The last few days have been pretty jitter-buggy around here, with my writing on hold for fun family stuff. It was hard at first, but then I really saw that I’ve been applying just a bit too much pressure to myself. How do I define “too much” pressure?

  • The amount of pressure that makes you step away from productivity and cross the line back into spinning fruitlessly in your own socks.

That would be the technical explanation.

I will write and write and write this summer. My editor just sent me an email saying that The Writing & Critique Group Survival Guidewill probably be on its way to copy edits soon. (Whee!) I’m going to get that first draft of the YA done, done, done–if not by June 30th, but soon after. I’m going to play outline with another nonfiction project.

And I’m going to do research. Four more books have shown up (mysteriously!!) in my mailbox, all about Chicago history and women and garment workers and “fun.” I’ll be making my way through those.

But I am also making a commitment to myself to push all of those away for at least a short time–30 minutes or an hour–as many days as I can. I just grabbed three more books by Tamora Pierce at the library today, and I feel like my son when he discovered Terry Pratchett. Ms. Pierce can keep me in relaxed, curl-up-and-dream reading ALL summer long! When I was a kid, even a teen, that was my favorite thing about summer–all that reading time. Reading whatever books I felt like, rather than something a teacher thought I should pick up. I want that back.

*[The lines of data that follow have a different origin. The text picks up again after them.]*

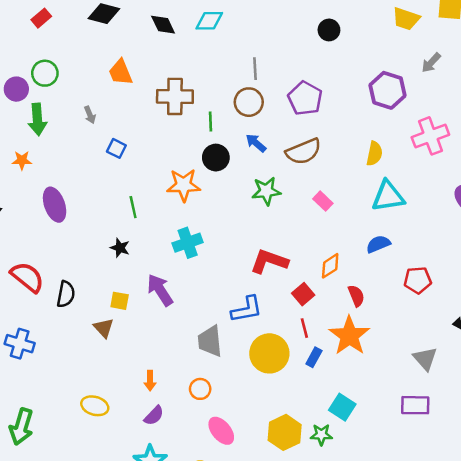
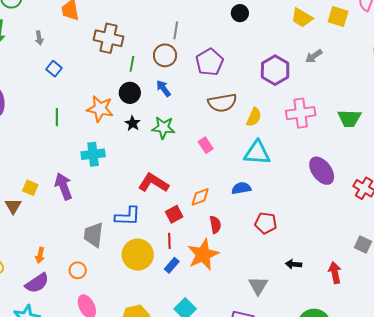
brown semicircle: (303, 151) -> (222, 103), moved
black star: (120, 248) -> (133, 123), moved
purple semicircle: (154, 416) -> (37, 283), size x1.4

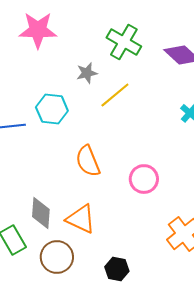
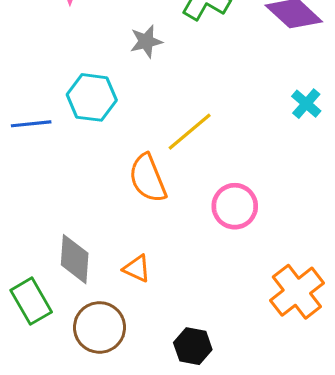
yellow line: (115, 95) -> (190, 132), moved
orange triangle: (81, 219) -> (137, 268), size x0.6

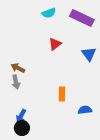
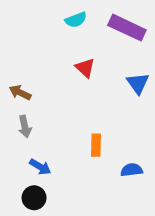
red triangle: (55, 44) -> (85, 68), turned -40
brown arrow: (18, 68) -> (20, 93), moved
blue arrow: (21, 116) -> (40, 167), moved, turned -88

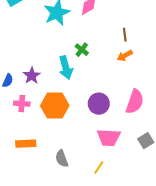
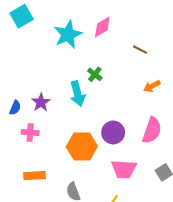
brown line: (125, 35) -> (140, 50), moved, turned -56
orange arrow: (125, 56) -> (152, 86), moved
orange hexagon: (55, 106) -> (82, 147), moved

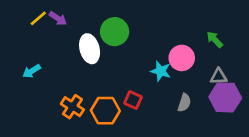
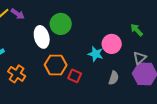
gray triangle: (219, 76) -> (140, 58), turned -40
orange cross: (72, 107) -> (17, 74), moved
orange hexagon: (105, 111) -> (56, 65), moved

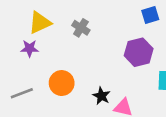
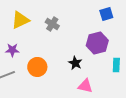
purple star: (30, 48) -> (12, 50), moved
black star: (101, 96) -> (75, 63), moved

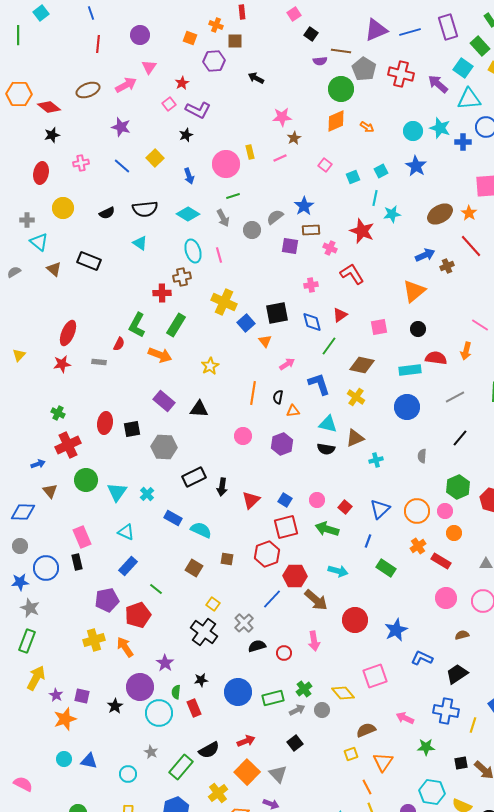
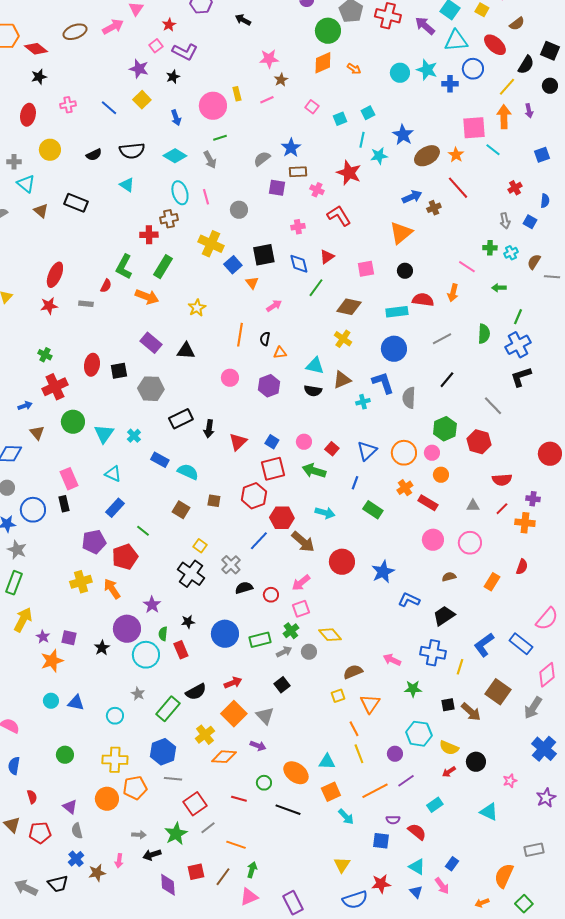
purple star: (121, 127) -> (139, 69), moved
blue star: (416, 166) -> (403, 135), moved
gray circle: (252, 230) -> (239, 210), moved
blue L-shape: (319, 384) -> (383, 383), moved
gray semicircle: (422, 456) -> (409, 398), size x1.5
pink arrow: (314, 641) -> (301, 583), turned 60
pink square: (375, 676) -> (301, 609), moved, size x0.7

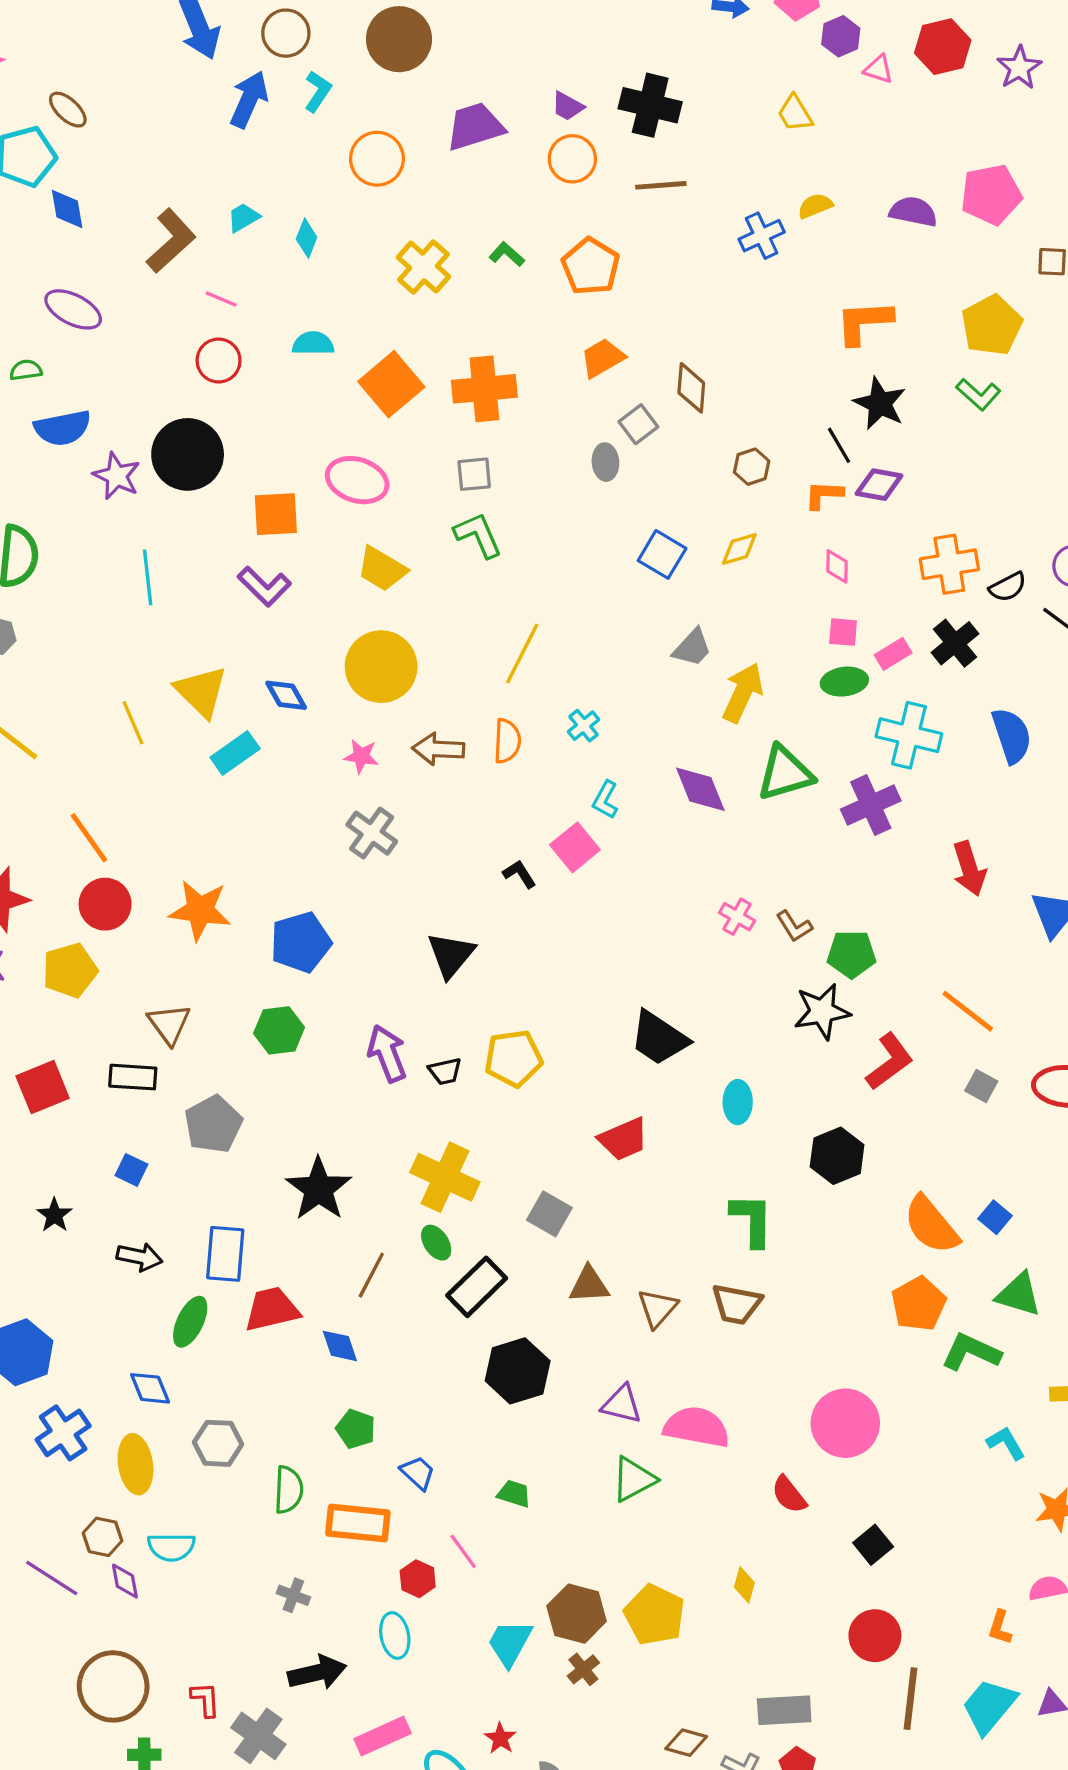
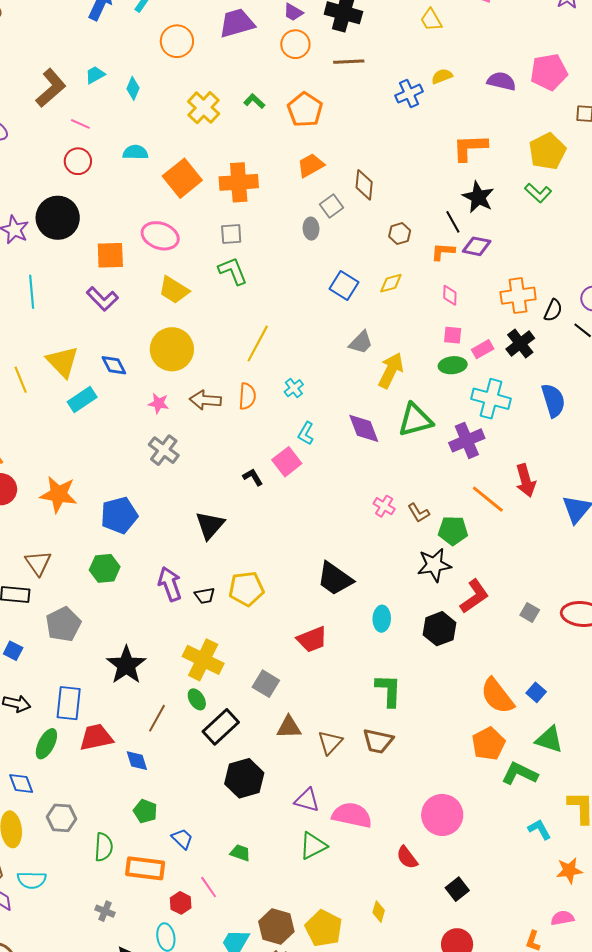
black semicircle: (1008, 587) -> (553, 310), turned -40
orange line: (968, 1011) -> (488, 499), moved
black hexagon: (837, 1156) -> (440, 629), moved

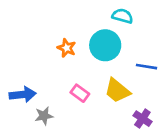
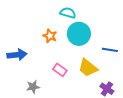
cyan semicircle: (123, 16) -> (68, 13), moved
blue arrow: (23, 95) -> (17, 55), moved

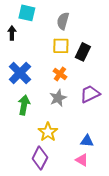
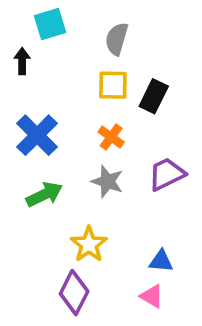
cyan square: (27, 13) -> (50, 24), turned -30
gray star: (58, 98) -> (107, 181), turned -30
green arrow: (24, 105) -> (44, 194), turned 54

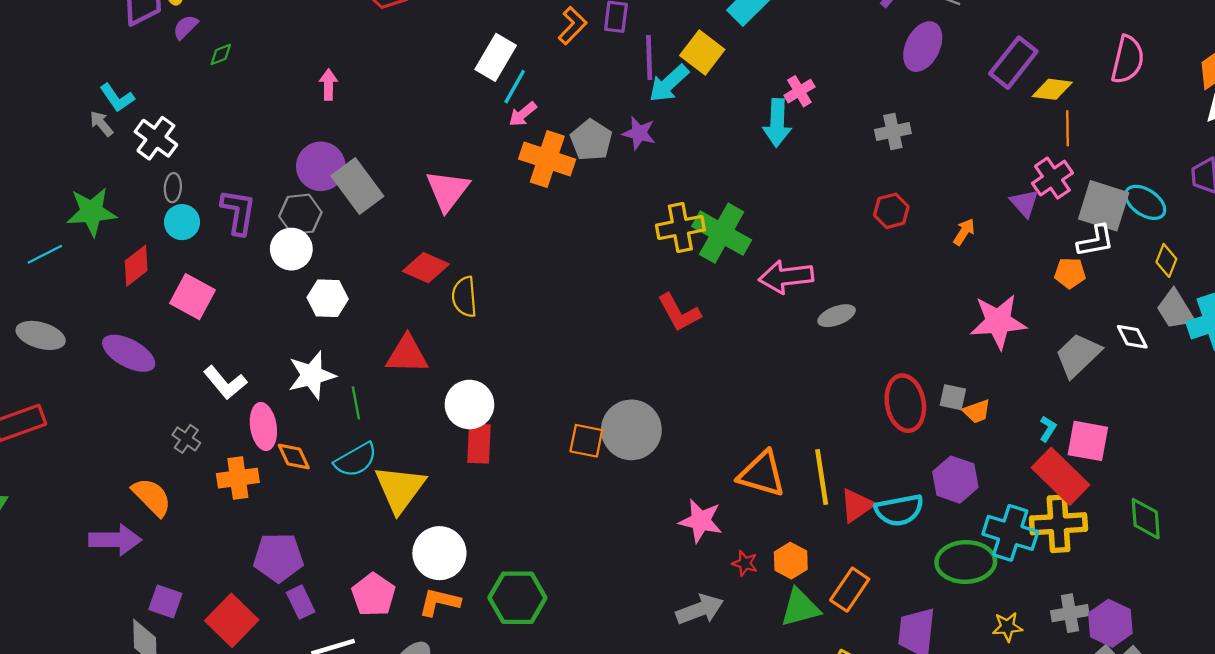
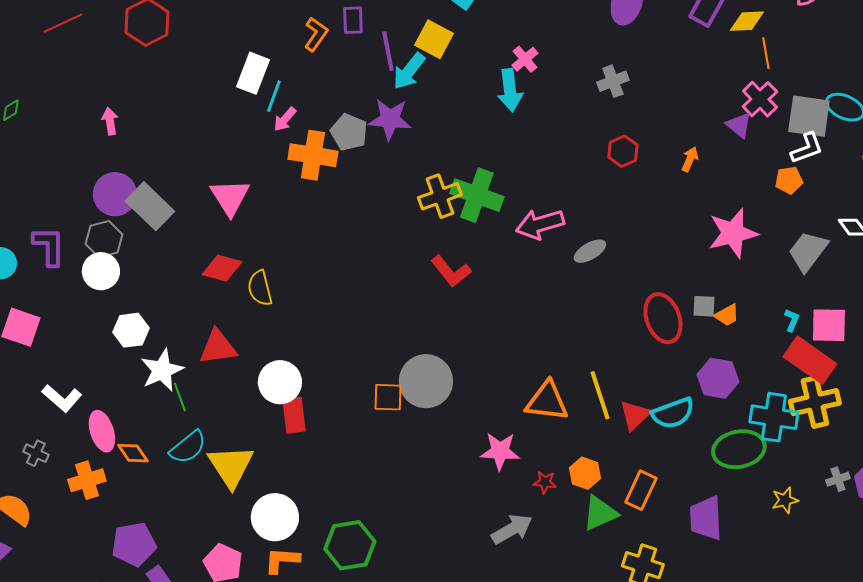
purple star: (639, 133) -> (390, 119), size x1.4
white hexagon: (328, 298) -> (131, 330), moved
white star: (312, 375) -> (162, 370), moved
gray cross: (1070, 613) -> (838, 479), size x0.7

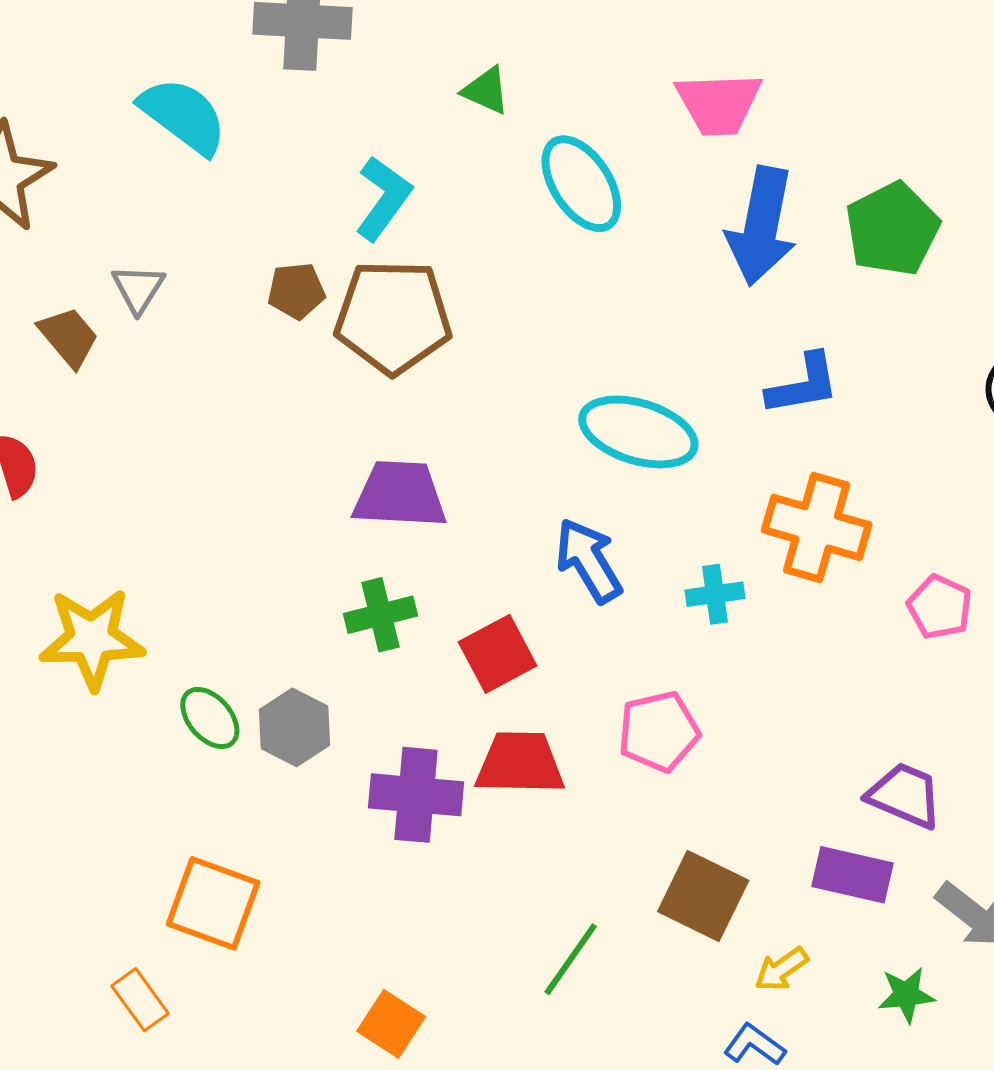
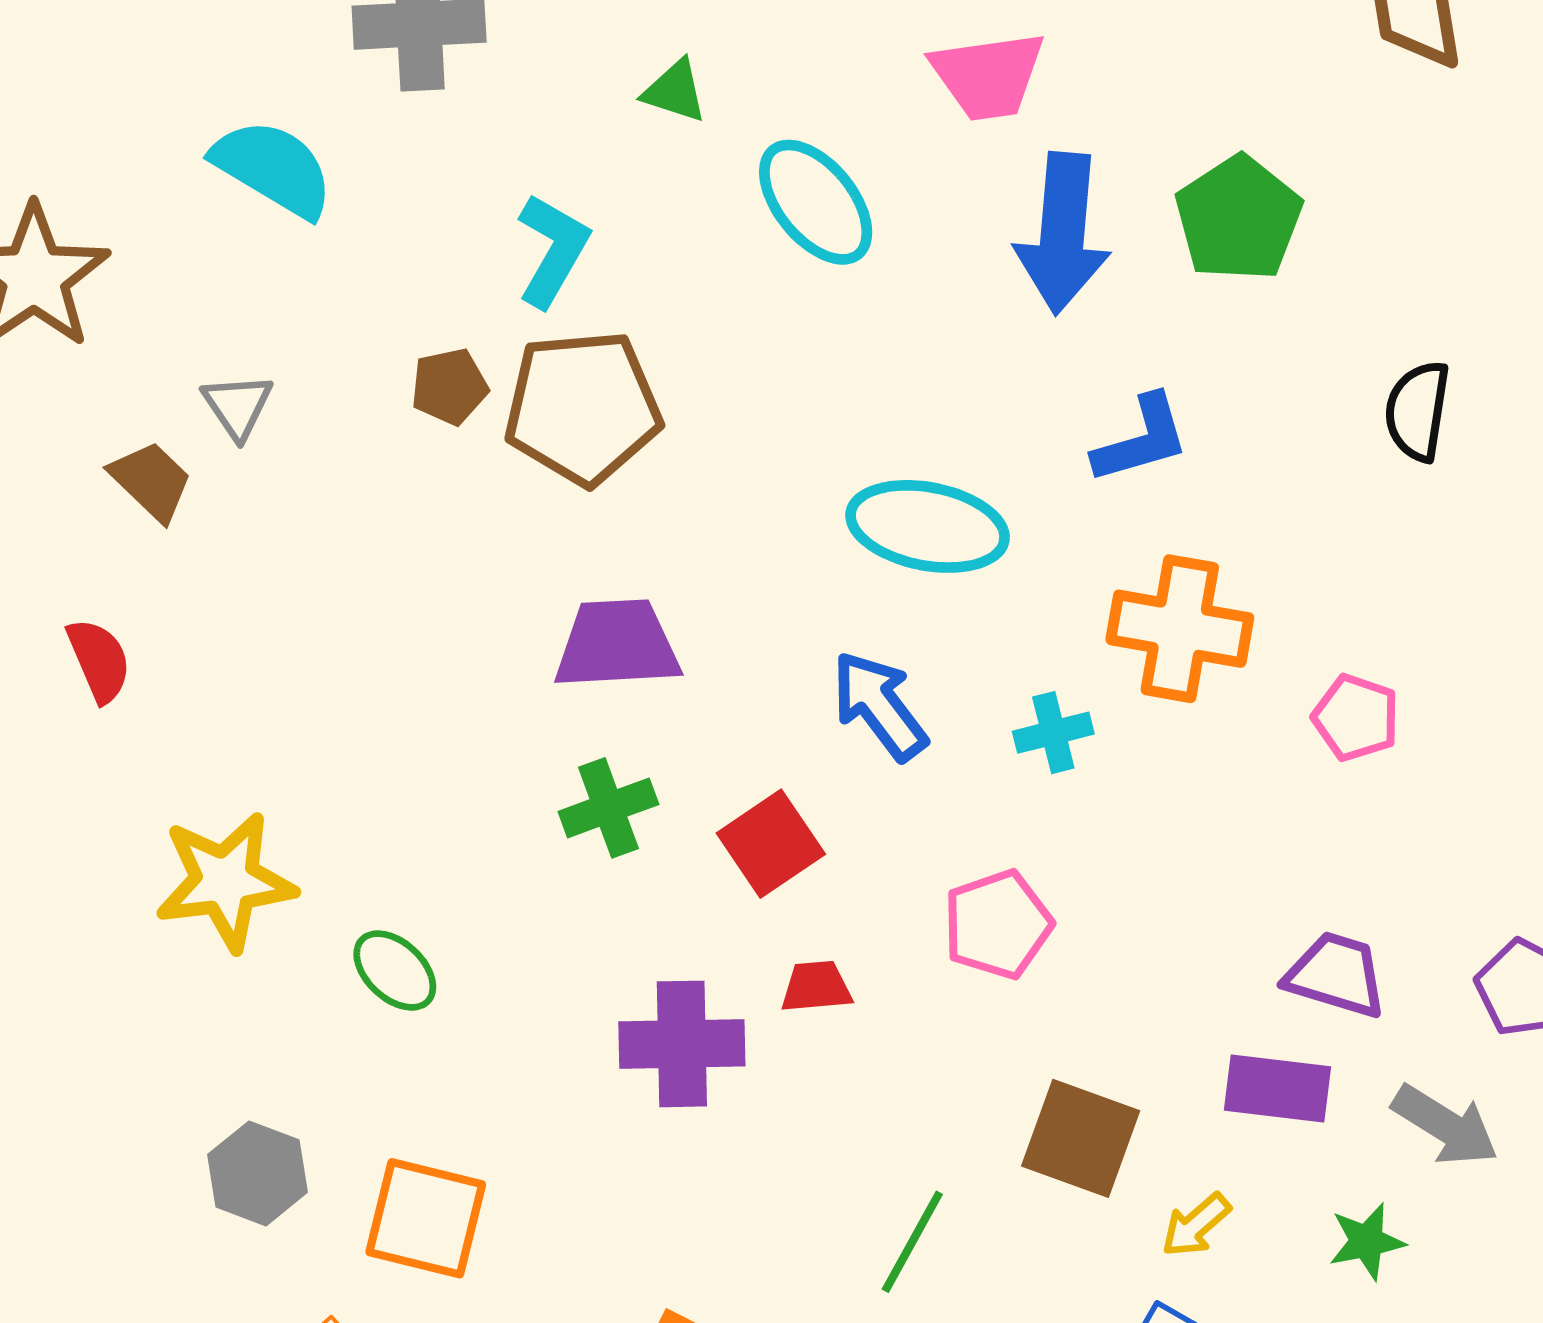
gray hexagon: (294, 727) -> (257, 1173), moved
red trapezoid: (520, 763) -> (816, 987), size x0.6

Son and I are discussing going with the whole siesta thing. Our house is almost 100 years old (I think!) and insulation is not in it’s vocabulary. So, during the summer, from about 2:00-4:00, it tends to bake a bit. We use fans, and it’s tolerable, but the brain synapses don’t always fire so great. We’re talking about meeting on the couch with books and popsicles, pointing the fans straight at ourselves and declaring it READING TIME.

Okay, I’m talking about it, with strong hints that this would NOT be a good time for video game noises. But he’s listening. And nodding a bit.

Frankly, I see this as therapy. And recharging. And a recognition that the word vacation IS an important part of the summer months.

What about you? Got your summer reads picked out yet? Your nesting/escaping spot in the house, or by the pool? Fridge stocked with your favorite cold drink?

Let’s all relax together this summer…just a bit and just enough!